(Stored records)
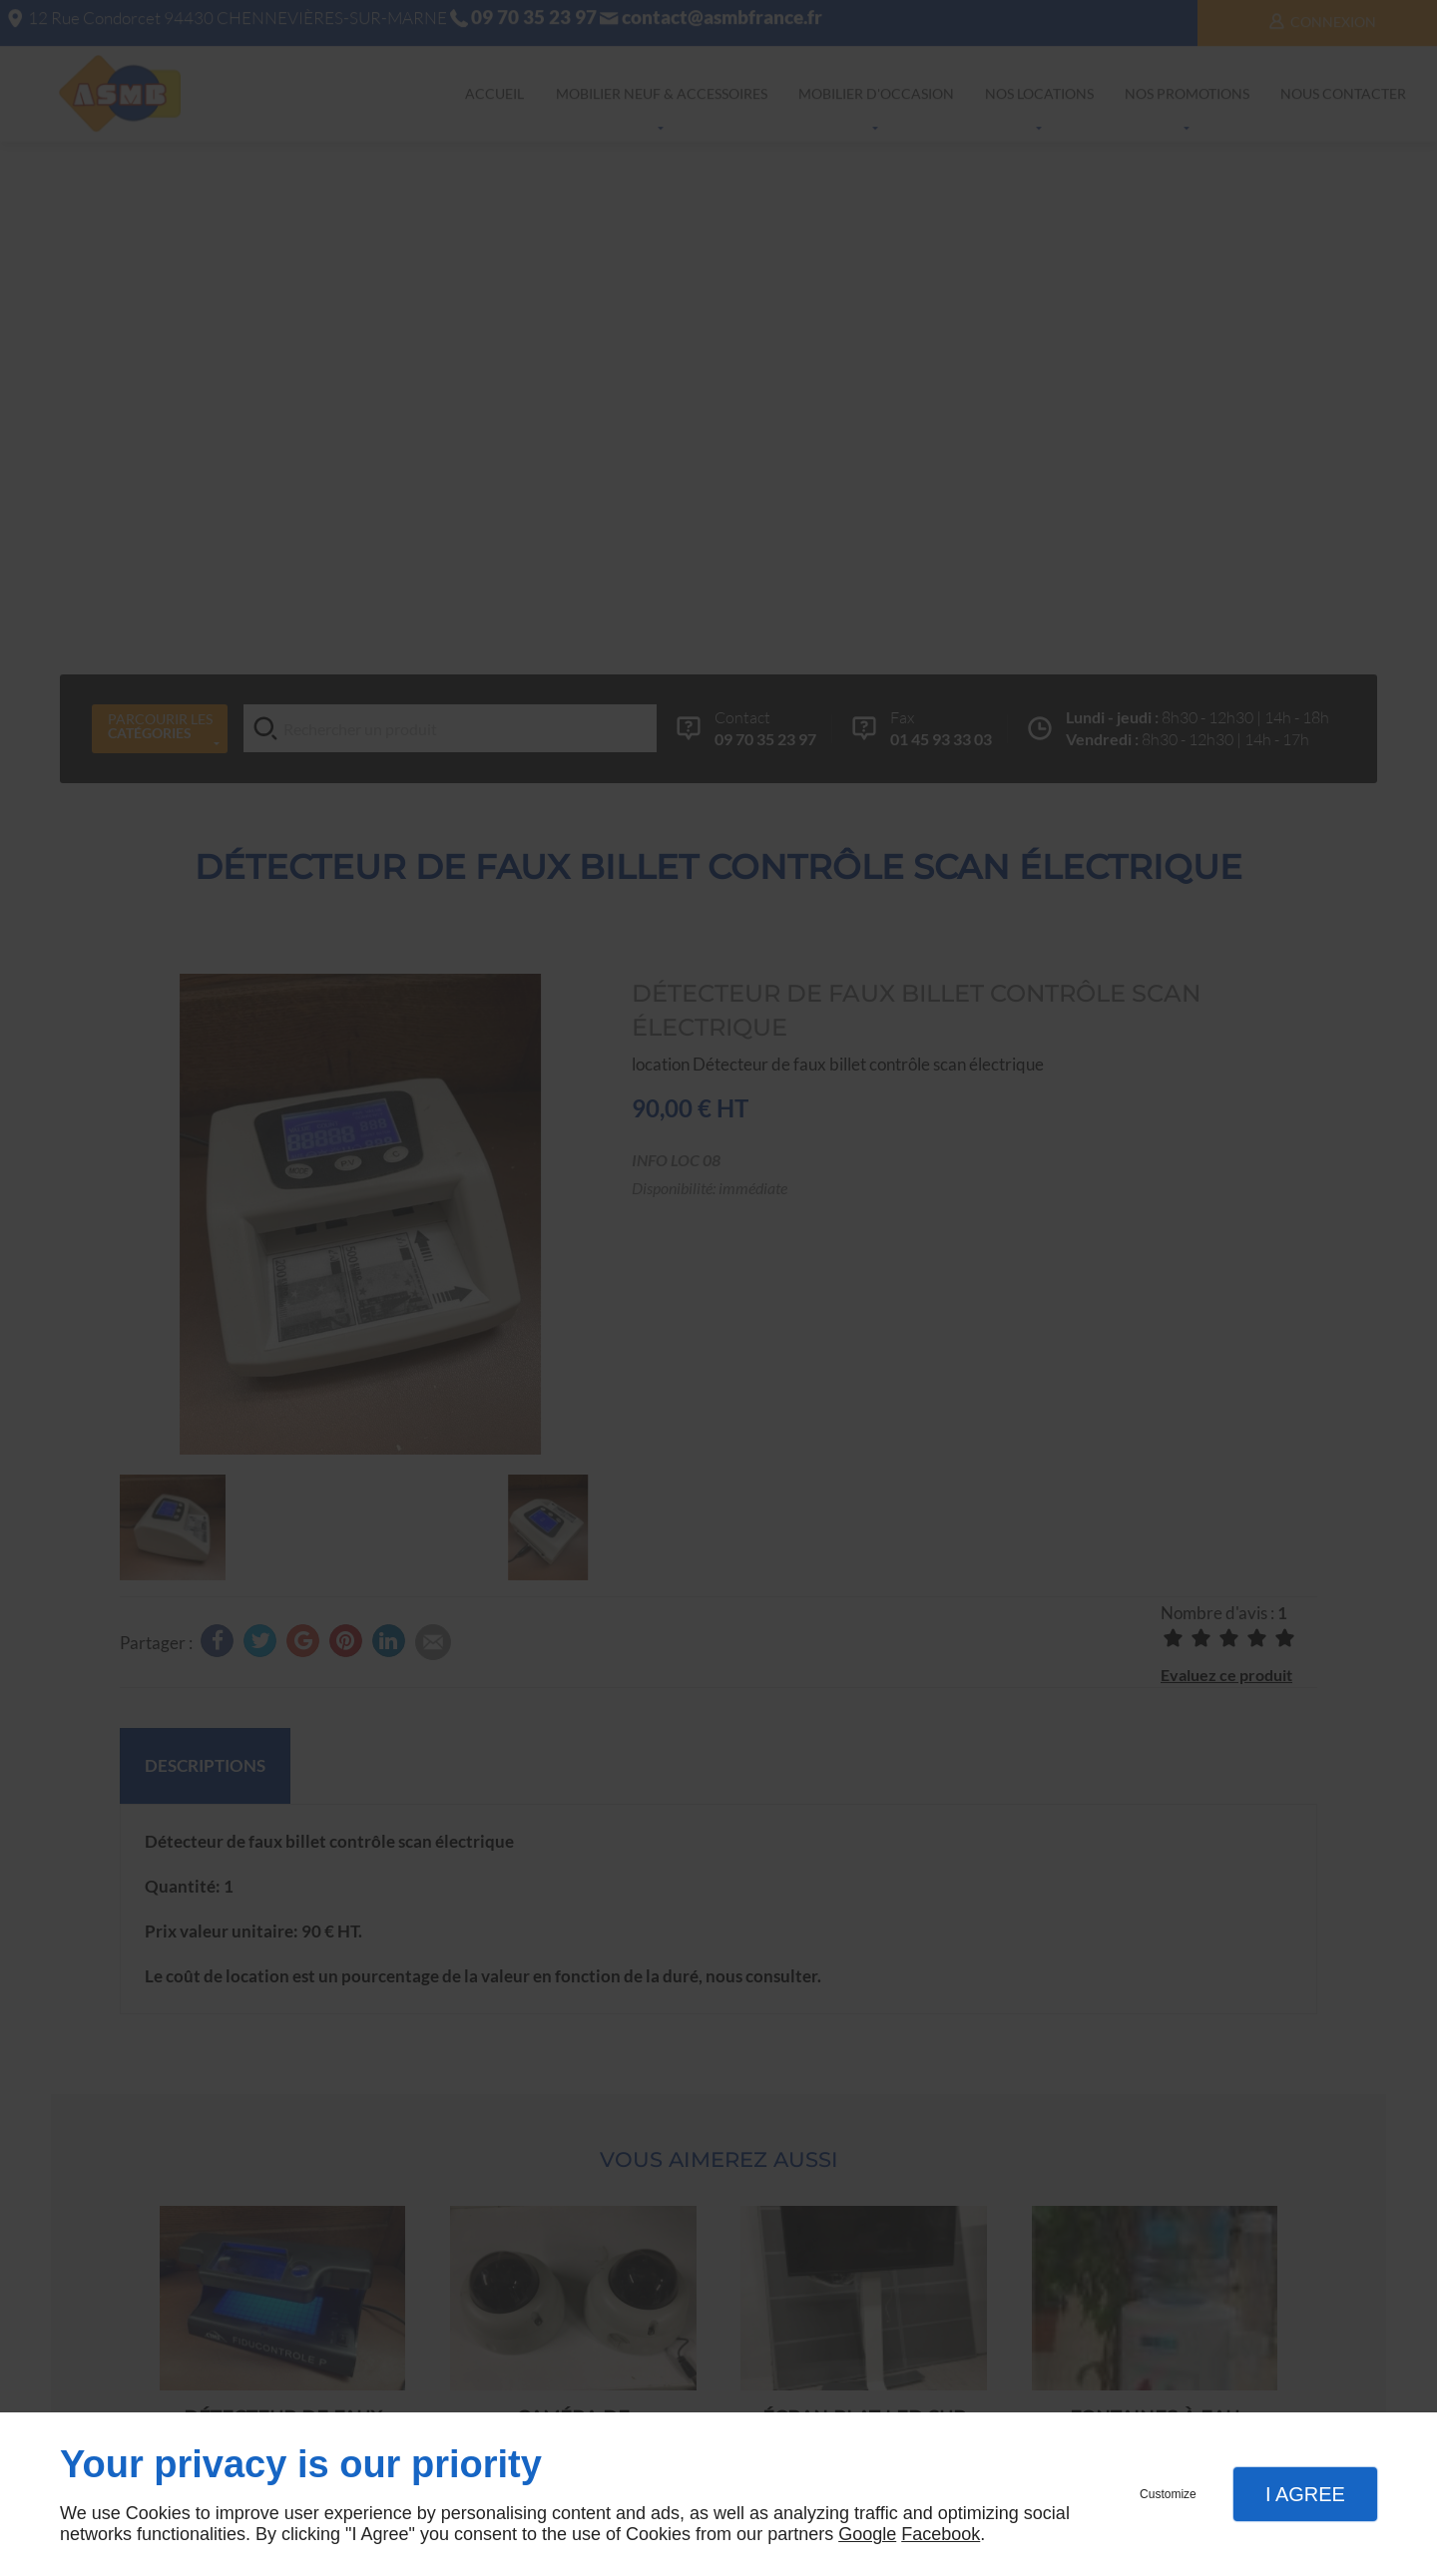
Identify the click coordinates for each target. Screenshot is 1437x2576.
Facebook (940, 2534)
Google (867, 2534)
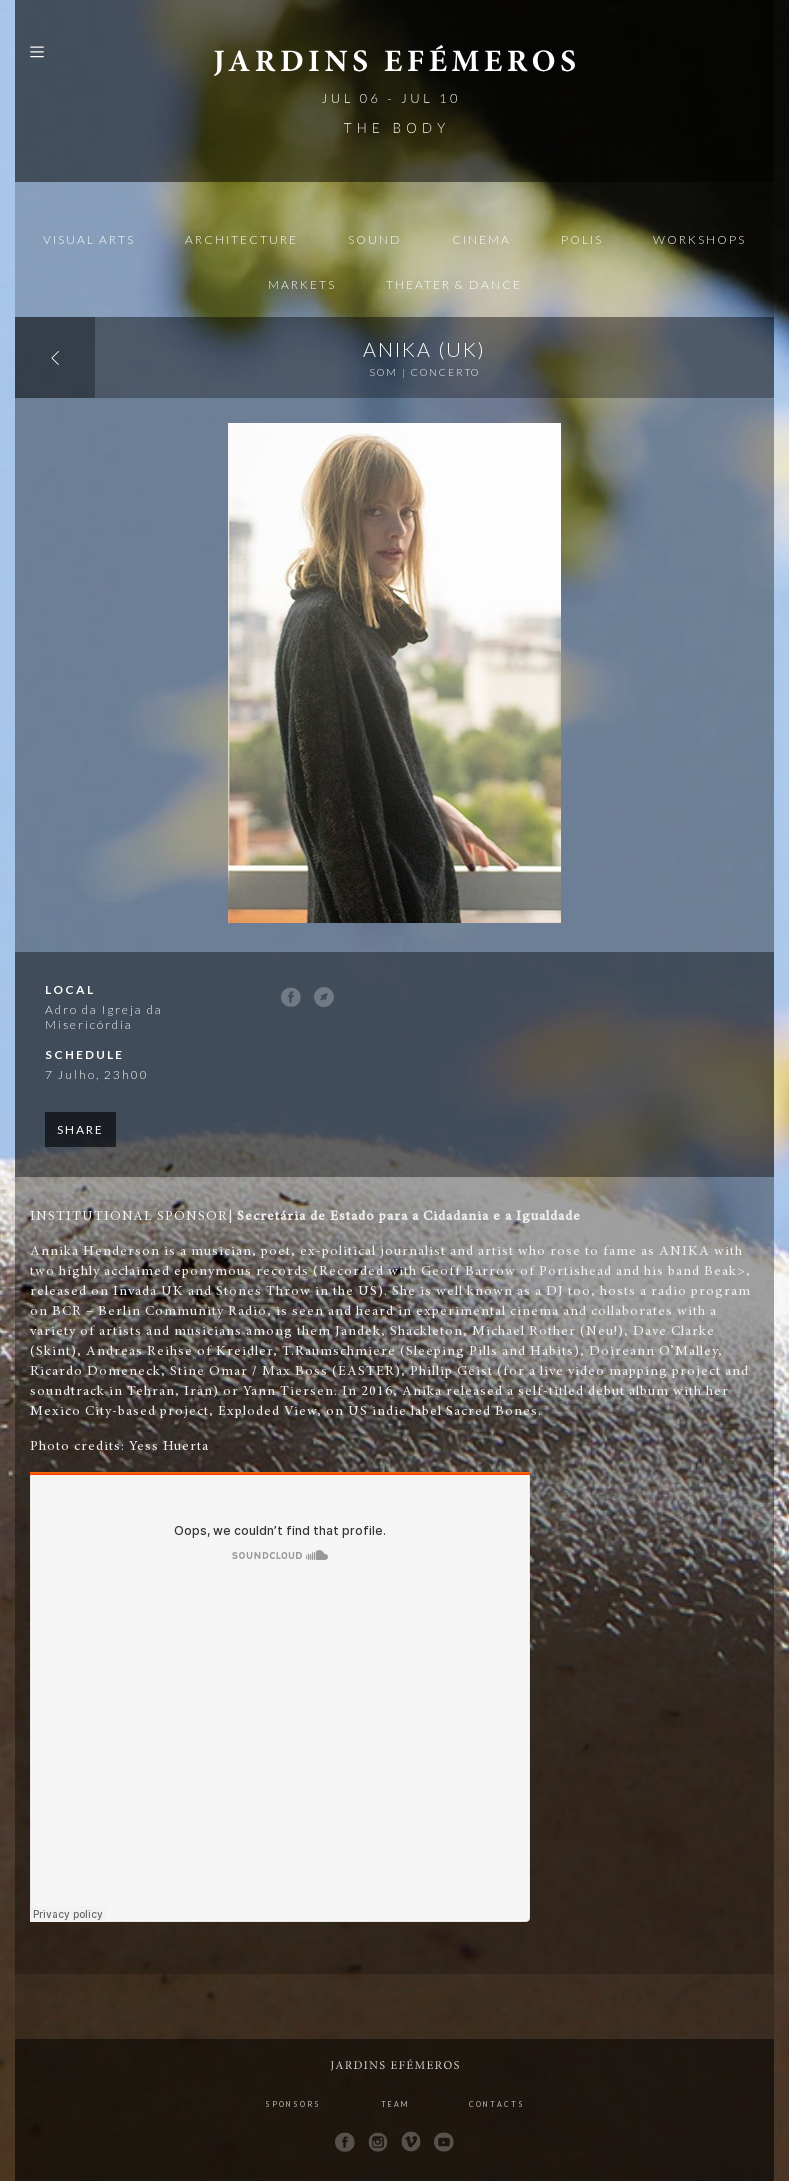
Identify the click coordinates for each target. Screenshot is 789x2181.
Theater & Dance (454, 284)
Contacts (497, 2104)
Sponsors (293, 2104)
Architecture (241, 239)
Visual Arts (89, 239)
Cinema (481, 239)
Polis (582, 239)
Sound (375, 239)
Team (395, 2104)
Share (80, 1129)
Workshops (699, 239)
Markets (302, 284)
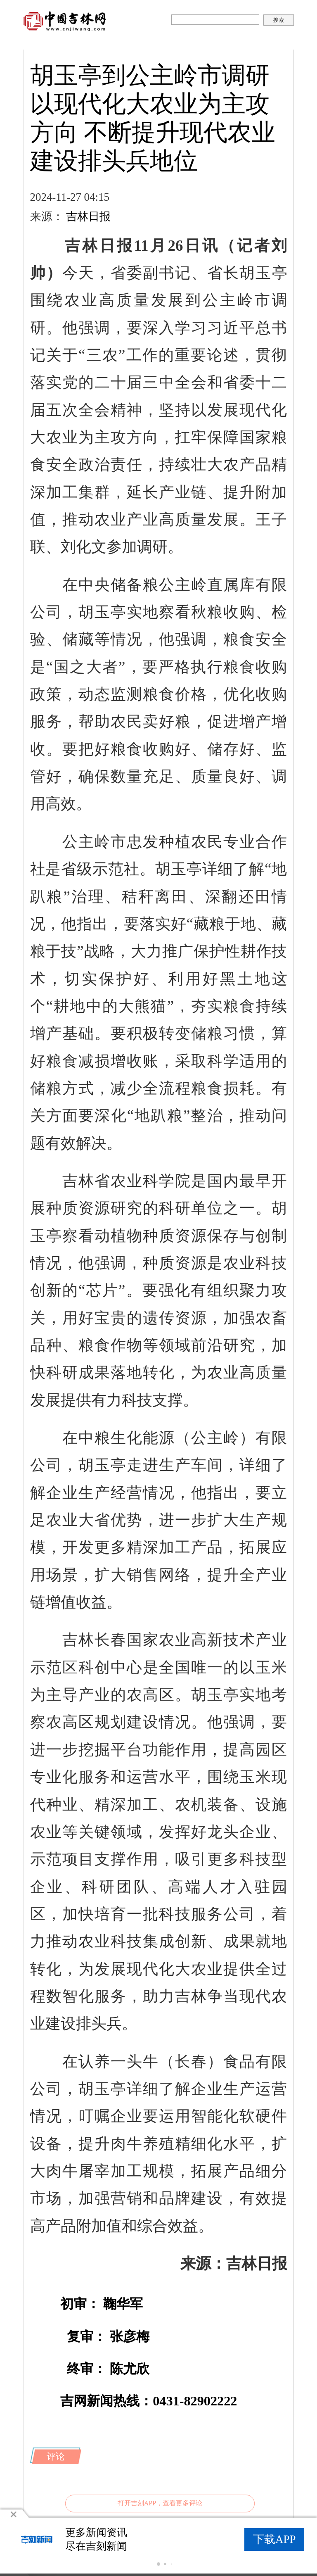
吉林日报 (88, 216)
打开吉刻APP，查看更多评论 (160, 2503)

THE TASK: All lines from the line with "Contacts (497, 2104)" through the final line of the data, both included, are to be repeated exactly; no other lines and no pictures.

ANSWER FOR THIS EXERCISE:
Contacts (497, 2104)
Sponsors (293, 2104)
Architecture (241, 239)
Visual Arts (89, 239)
Cinema (481, 239)
Polis (582, 239)
Sound (375, 239)
Team (395, 2104)
Share (80, 1129)
Workshops (699, 239)
Markets (302, 284)
吉林日报 (88, 216)
打开吉刻APP，查看更多评论 (160, 2503)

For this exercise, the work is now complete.